→ WHAT IS NEEDED
Which lines of the data contain the string "nurses"? Copy every one of them.

Start of AVAILABLE DATA

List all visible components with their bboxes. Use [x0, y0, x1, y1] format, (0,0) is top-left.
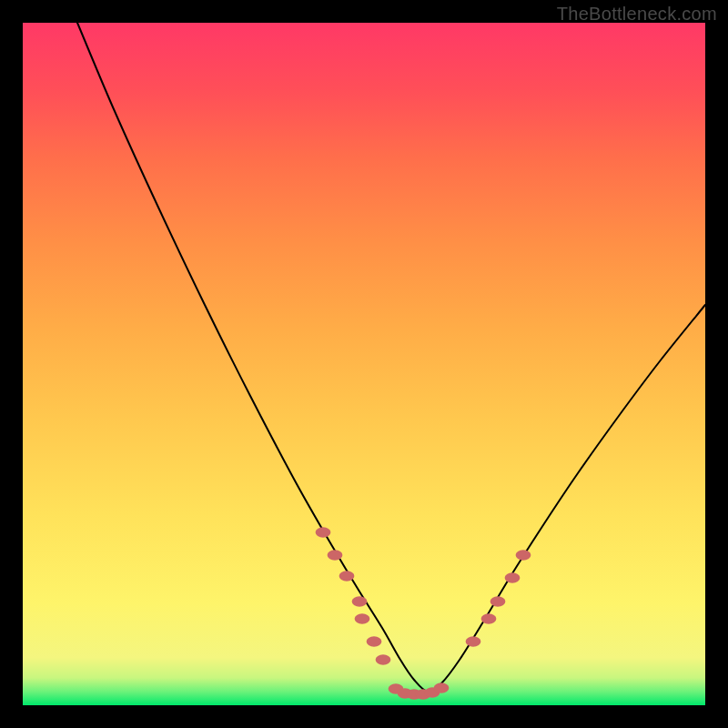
data-dot	[505, 572, 521, 582]
data-dot	[339, 571, 355, 581]
data-dot	[466, 636, 481, 646]
data-dot	[516, 550, 531, 560]
data-dots-group	[316, 527, 531, 699]
chart-plot-area	[23, 23, 705, 705]
data-dot	[481, 613, 497, 623]
watermark-text: TheBottleneck.com	[557, 4, 717, 25]
data-dot	[376, 654, 391, 664]
data-dot	[367, 636, 382, 646]
data-dot	[352, 596, 368, 606]
data-dot	[355, 613, 370, 623]
data-dot	[434, 682, 450, 693]
data-dot	[316, 527, 331, 537]
outer-frame: TheBottleneck.com	[0, 0, 728, 728]
data-dot	[490, 596, 506, 606]
chart-svg	[23, 23, 705, 705]
bottleneck-curve	[77, 23, 705, 692]
data-dot	[328, 550, 343, 560]
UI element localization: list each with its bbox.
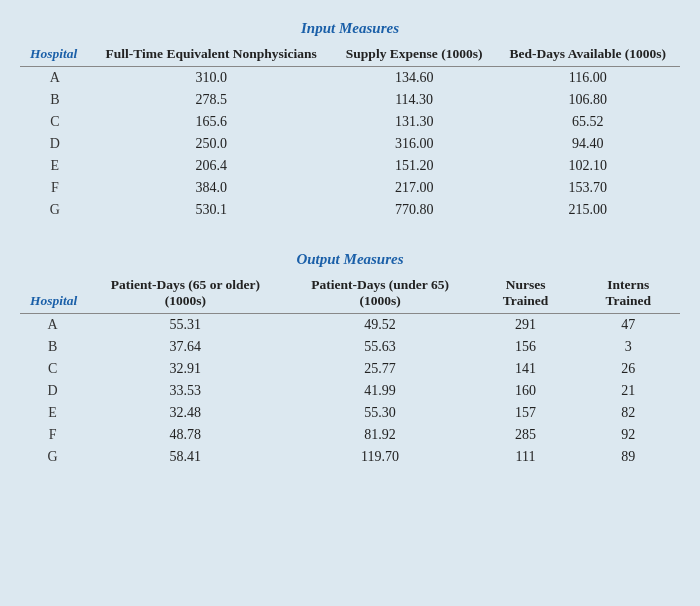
fte-cell: 278.5 (90, 89, 333, 111)
hospital-cell: G (20, 199, 90, 221)
pdu65-cell: 55.63 (285, 336, 474, 358)
hospital-cell: D (20, 133, 90, 155)
input-measures-title: Input Measures (20, 20, 680, 37)
output-measures-title: Output Measures (20, 251, 680, 268)
supply-cell: 151.20 (333, 155, 496, 177)
table-row: A 55.31 49.52 291 47 (20, 314, 680, 337)
hospital-cell: B (20, 89, 90, 111)
input-header-row: Hospital Full-Time Equivalent Nonphysici… (20, 43, 680, 67)
beddays-cell: 106.80 (496, 89, 680, 111)
pd65-cell: 55.31 (85, 314, 285, 337)
input-measures-section: Input Measures Hospital Full-Time Equiva… (20, 20, 680, 221)
input-measures-table: Hospital Full-Time Equivalent Nonphysici… (20, 43, 680, 221)
interns-cell: 89 (576, 446, 680, 468)
nurses-cell: 141 (475, 358, 577, 380)
supply-cell: 770.80 (333, 199, 496, 221)
input-col-beddays: Bed-Days Available (1000s) (496, 43, 680, 67)
fte-cell: 206.4 (90, 155, 333, 177)
nurses-cell: 111 (475, 446, 577, 468)
pd65-cell: 33.53 (85, 380, 285, 402)
table-row: B 37.64 55.63 156 3 (20, 336, 680, 358)
nurses-cell: 160 (475, 380, 577, 402)
hospital-cell: F (20, 177, 90, 199)
input-col-supply: Supply Expense (1000s) (333, 43, 496, 67)
table-row: E 206.4 151.20 102.10 (20, 155, 680, 177)
beddays-cell: 102.10 (496, 155, 680, 177)
pd65-cell: 32.91 (85, 358, 285, 380)
table-row: A 310.0 134.60 116.00 (20, 67, 680, 90)
hospital-cell: E (20, 155, 90, 177)
hospital-cell: A (20, 314, 85, 337)
input-table-body: A 310.0 134.60 116.00 B 278.5 114.30 106… (20, 67, 680, 222)
hospital-cell: D (20, 380, 85, 402)
fte-cell: 250.0 (90, 133, 333, 155)
pdu65-cell: 49.52 (285, 314, 474, 337)
fte-cell: 165.6 (90, 111, 333, 133)
output-measures-section: Output Measures Hospital Patient-Days (6… (20, 251, 680, 468)
nurses-cell: 291 (475, 314, 577, 337)
table-row: B 278.5 114.30 106.80 (20, 89, 680, 111)
output-header-row: Hospital Patient-Days (65 or older) (100… (20, 274, 680, 314)
table-row: G 58.41 119.70 111 89 (20, 446, 680, 468)
nurses-cell: 156 (475, 336, 577, 358)
pdu65-cell: 55.30 (285, 402, 474, 424)
pdu65-cell: 81.92 (285, 424, 474, 446)
table-row: F 384.0 217.00 153.70 (20, 177, 680, 199)
table-row: D 250.0 316.00 94.40 (20, 133, 680, 155)
output-col-hospital: Hospital (20, 274, 85, 314)
interns-cell: 21 (576, 380, 680, 402)
fte-cell: 384.0 (90, 177, 333, 199)
supply-cell: 114.30 (333, 89, 496, 111)
table-row: C 165.6 131.30 65.52 (20, 111, 680, 133)
hospital-cell: C (20, 358, 85, 380)
hospital-cell: B (20, 336, 85, 358)
interns-cell: 82 (576, 402, 680, 424)
pdu65-cell: 41.99 (285, 380, 474, 402)
fte-cell: 530.1 (90, 199, 333, 221)
hospital-cell: F (20, 424, 85, 446)
supply-cell: 217.00 (333, 177, 496, 199)
table-row: C 32.91 25.77 141 26 (20, 358, 680, 380)
output-col-pd65: Patient-Days (65 or older) (1000s) (85, 274, 285, 314)
output-col-nurses: Nurses Trained (475, 274, 577, 314)
beddays-cell: 116.00 (496, 67, 680, 90)
supply-cell: 131.30 (333, 111, 496, 133)
output-col-interns: Interns Trained (576, 274, 680, 314)
interns-cell: 3 (576, 336, 680, 358)
interns-cell: 92 (576, 424, 680, 446)
pdu65-cell: 119.70 (285, 446, 474, 468)
fte-cell: 310.0 (90, 67, 333, 90)
output-table-body: A 55.31 49.52 291 47 B 37.64 55.63 156 3… (20, 314, 680, 469)
supply-cell: 134.60 (333, 67, 496, 90)
hospital-cell: A (20, 67, 90, 90)
interns-cell: 47 (576, 314, 680, 337)
input-col-fte: Full-Time Equivalent Nonphysicians (90, 43, 333, 67)
table-row: E 32.48 55.30 157 82 (20, 402, 680, 424)
supply-cell: 316.00 (333, 133, 496, 155)
beddays-cell: 65.52 (496, 111, 680, 133)
input-col-hospital: Hospital (20, 43, 90, 67)
output-measures-table: Hospital Patient-Days (65 or older) (100… (20, 274, 680, 468)
beddays-cell: 153.70 (496, 177, 680, 199)
nurses-cell: 157 (475, 402, 577, 424)
table-row: D 33.53 41.99 160 21 (20, 380, 680, 402)
table-row: G 530.1 770.80 215.00 (20, 199, 680, 221)
pd65-cell: 37.64 (85, 336, 285, 358)
pdu65-cell: 25.77 (285, 358, 474, 380)
interns-cell: 26 (576, 358, 680, 380)
hospital-cell: C (20, 111, 90, 133)
nurses-cell: 285 (475, 424, 577, 446)
pd65-cell: 32.48 (85, 402, 285, 424)
beddays-cell: 94.40 (496, 133, 680, 155)
hospital-cell: G (20, 446, 85, 468)
table-row: F 48.78 81.92 285 92 (20, 424, 680, 446)
beddays-cell: 215.00 (496, 199, 680, 221)
output-col-pdu65: Patient-Days (under 65) (1000s) (285, 274, 474, 314)
pd65-cell: 48.78 (85, 424, 285, 446)
hospital-cell: E (20, 402, 85, 424)
pd65-cell: 58.41 (85, 446, 285, 468)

End of AVAILABLE DATA

→ FINISHED TASK
nurses-cell: 141 (475, 358, 577, 380)
nurses-cell: 111 (475, 446, 577, 468)
nurses-cell: 160 (475, 380, 577, 402)
nurses-cell: 291 (475, 314, 577, 337)
nurses-cell: 156 (475, 336, 577, 358)
output-col-nurses: Nurses Trained (475, 274, 577, 314)
nurses-cell: 157 (475, 402, 577, 424)
nurses-cell: 285 (475, 424, 577, 446)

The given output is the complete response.